The Cavs can easily point to a weak draft as the reason they went how they went. But even in a strong draft having a GM with his owner’s hand up his back that makes the GM’s mouth move scares me to death.
Day of Reckoning Awaits
The NCAA has cleared out of Columbus with volumes of investigative materials and a couple months to formulae the punishment Ohio State will face.
It’s not going to be good. I know Polly and Anna from Columbus would love to have us believe that there was nothing horrific happening down there. But the program is still smoldering from the bombs that dropped regarding Jim Tressel and Terrelle Pryor leaving.
Think about it: nothing is wrong when you lose a legendary coach and a two-time BCS Bowl Game winning QB without it truly being their choice? If it happened anywhere else in the country the same people defending this program would be laughing hysterically at the one undergoing those changes.
It’s a constant battle between what seems like two polar opposite forces. You have the Buckeye haters fueled by ESPN personalities who won’t fail to mention every recruit that backs out of their commitment from OSU while Buckeye backers and honks publish testimonial after testimonial about what a wonderful human being Tressel was.
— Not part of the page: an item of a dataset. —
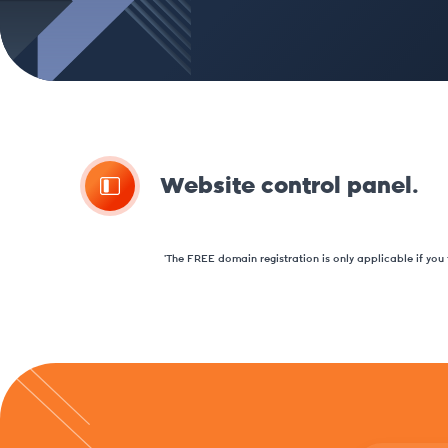
Website control panel.
*The FREE domain registration is only applicable if you t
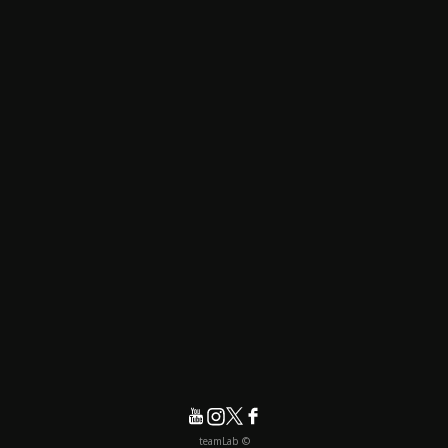
© teamLab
The best part of the deal is that it’s closer to being over. The Buckeyes who remain and their interim coach will pay the price for the sins of entitled and immature teammates like Pryor and Devier Posey. The Buckeyes will be fie this season. I’d be surprised to see them with fewer than 9-10 wins. I think the years after will be where the effect is felt. Scholarships lost, bowl games forbidden and the lack of Buckeye appeal to the next generation of entitled and immature kids will take a toll.
How long that remains true is up to the NCAA and OSU. The NCAA will set the bar but how serious OSU is about cleaning up the program will also make a difference. If they get away from doing what everyone else does (the lying, cheating, under the table payments, deals on houses and cars, etc) then they could be hurting for a decade.
If they get back to a reasonable amount of cheating but do so without bringing in kids like Pryor who flaunt it and bring about investigations then they should be okay in half that time.
Call me a cynic if you want to. Just don’t call me naïve.